Потом они идут дальше. В другом дворе часовенка и чудесный фонтан. В третьем дворе перед ними вырастает храм святого Витта. Ребята задирают голову, чтобы увидеть его остроконечные башни. И как только удалось всё это построить? Отка ещё интересуется; не вьют ли там наверху свои гнёзда ласточки? Адам, тот считает, что скорее уж летучие мыши. Отка снова делает попытку с кем-то познакомиться. На этот раз с белокурой женщиной, которая ей понравилась. Только женщина почему-то отвечает на незнакомом языке, и Отка её не понимает. Теперь Отка начинает верить, что завести знакомство в Праге не так легко, как ей казалось.

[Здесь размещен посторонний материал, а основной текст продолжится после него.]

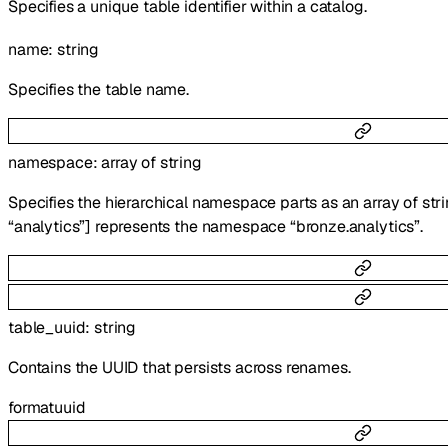
Specifies a unique table identifier within a catalog.
name
:
string
Specifies the table name.
namespace
:
array of
string
Specifies the hierarchical namespace parts as an array of stri
“analytics”] represents the namespace “bronze.analytics”.
table_uuid
:
string
Contains the UUID that persists across renames.
format
uuid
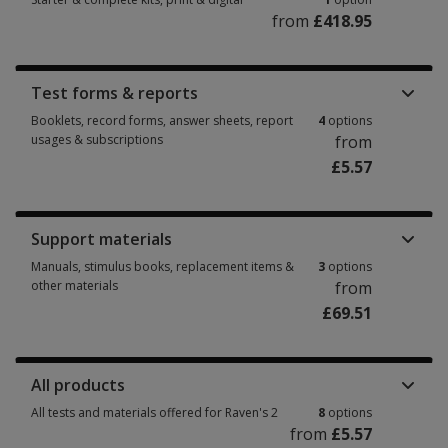
from
£418.95
Starter & complete kits, print & digital 1 option from £418.95
Test forms & reports
Booklets, record forms, answer sheets, report
4
options
usages & subscriptions
from
£5.57
Booklets, record forms, answer sheets, report usages & subscriptions 4 
Support materials
Manuals, stimulus books, replacement items &
3
options
other materials
from
£69.51
Manuals, stimulus books, replacement items & other materials 3 options 
All products
All tests and materials offered for Raven's 2
8
options
from
£5.57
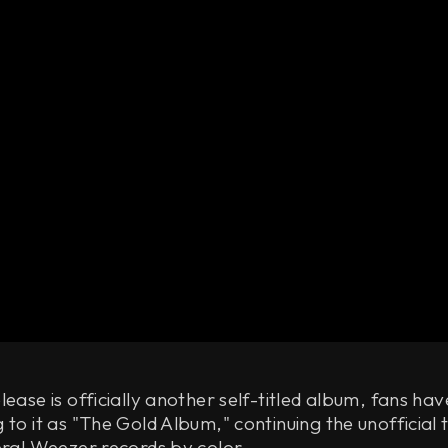
lease is officially another self-titled album, fans ha
 to it as "The Gold Album," continuing the unofficial t
eral Weezer records by color.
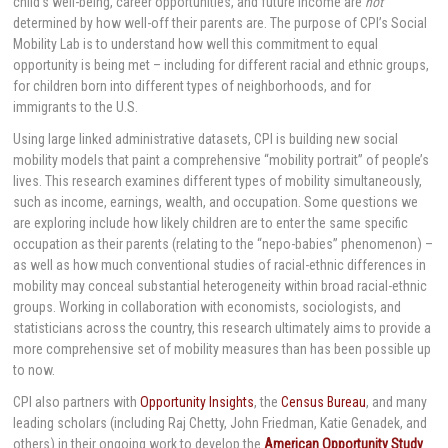
child’s well-being, career opportunities, and future income are
not
determined by how well-off their parents are. The purpose of CPI’s Social
Mobility Lab is to understand how well this commitment to equal
opportunity is being met – including for different racial and ethnic groups,
for children born into different types of neighborhoods, and for
immigrants to the U.S.
Using large linked administrative datasets, CPI is building new social
mobility models that paint a comprehensive “mobility portrait” of people’s
lives. This research examines different types of mobility simultaneously,
such as income, earnings, wealth, and occupation. Some questions we
are exploring include how likely children are to enter the same specific
occupation as their parents (relating to the “nepo-babies” phenomenon) –
as well as how much conventional studies of racial-ethnic differences in
mobility may conceal substantial heterogeneity within broad racial-ethnic
groups. Working in collaboration with economists, sociologists, and
statisticians across the country, this research ultimately aims to provide a
more comprehensive set of mobility measures than has been possible up
to now.
CPI also partners with
Opportunity Insights
, the
Census Bureau
, and many
leading scholars (including Raj Chetty, John Friedman, Katie Genadek, and
others) in their ongoing work to develop the
American Opportunity Study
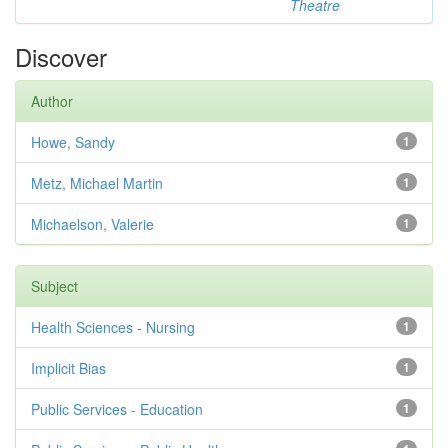
Theatre
Discover
Author
Howe, Sandy
1
Metz, Michael Martin
1
Michaelson, Valerie
1
Subject
Health Sciences - Nursing
1
Implicit Bias
1
Public Services - Education
1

Мимо них проходит долговязый мальчишка и исчезает под аркой, ведущей на другой двор. Адам вздрагивает. Мальчишка с бледным лицом и чёрными волосами. Шара? Да, наверное, это он. У Адама с быстротой молнии мелькает мысль, что сегодня утром он не брался за гантели. Но он тут же успокаивается: разве он не набрался сил вчера во время вчерашней тренировки?
— Подождите меня, — говорит он пану Венцлу и Отке. — Я сейчас вернусь.
— Что случилось?
— Да я увидел здесь одного знакомого.
— Адам хорошо запоминает лица, — замечает пан Венцл, и Отку это замечание задевает. Пан Венцл, правда, не сказал, что Отка лиц не запоминает и в Праге не может ни с кем познакомиться, но и в похвале Адаму она чувствует намёк на свою неловкость.

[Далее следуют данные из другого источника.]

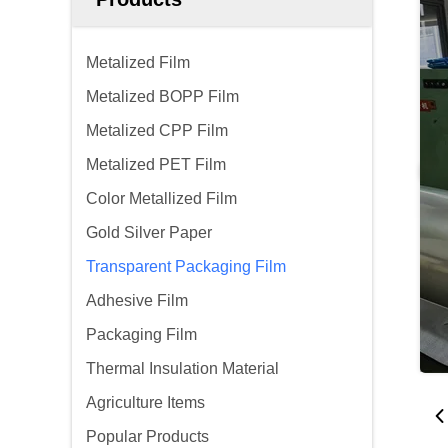
Metalized Film
Metalized BOPP Film
Metalized CPP Film
Metalized PET Film
Color Metallized Film
Gold Silver Paper
Transparent Packaging Film
Adhesive Film
Packaging Film
Thermal Insulation Material
Agriculture Items
Popular Products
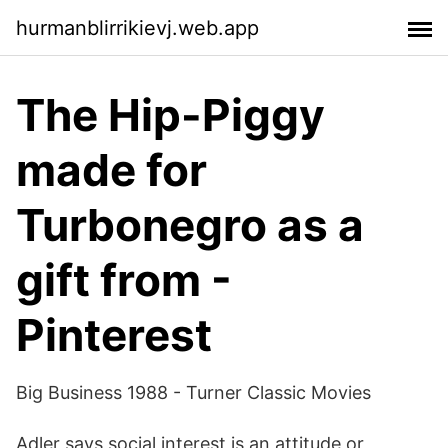
hurmanblirrikievj.web.app
The Hip-Piggy
made for
Turbonegro as a
gift from -
Pinterest
Big Business 1988 - Turner Classic Movies
Adler says social interest is an attitude or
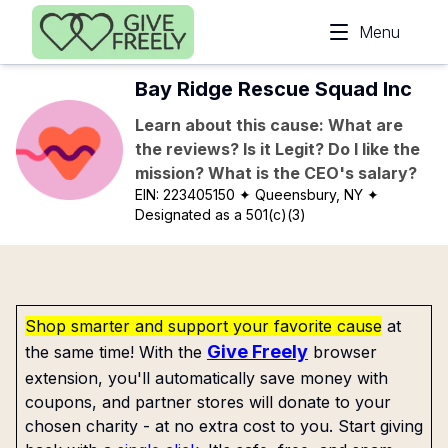
Skip to main content
Menu
Bay Ridge Rescue Squad Inc
Learn about this cause: What are
the reviews? Is it Legit? Do I like the
mission? What is the CEO's salary?
EIN:
223405150
✦ Queensbury, NY
✦
Designated as a 501(c)(3)
Shop smarter and support your favorite cause
at
Give Freely
the same time! With the
browser
extension, you'll automatically save money with
coupons, and partner stores will donate to your
chosen charity - at no extra cost to you. Start giving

Только пан Венцл, оказывается, неправ. Адам догоняет мальчишку, загораживает ему дорогу, но едва тот ему бросает: «А ну, отойди», как Адам сразу же отходит. Это вовсе не Шара, а совсем другой мальчик, и вовсе даже не похож на него. Адам возвращается ни с чем, явно раздосадованный. Всем всё ясно. Всё написано у него на лице. Но Адам всё-таки вслух признаётся в своей ошибке: вместо знакомого он остановил незнакомого.
— Да не расстраивайся, — успокаивает его Отка, — здесь всё по-другому. Не так, как у нас на Выкани. А больше всего мне нравится, что на Граде все ходят пешком.
— Да, конечно, — ворчит Адам.
— Дети, пойдёмте, мы ещё ничего как следует не осмотрели, — говорит пан Венцл и ведёт детей в храм святого Витта.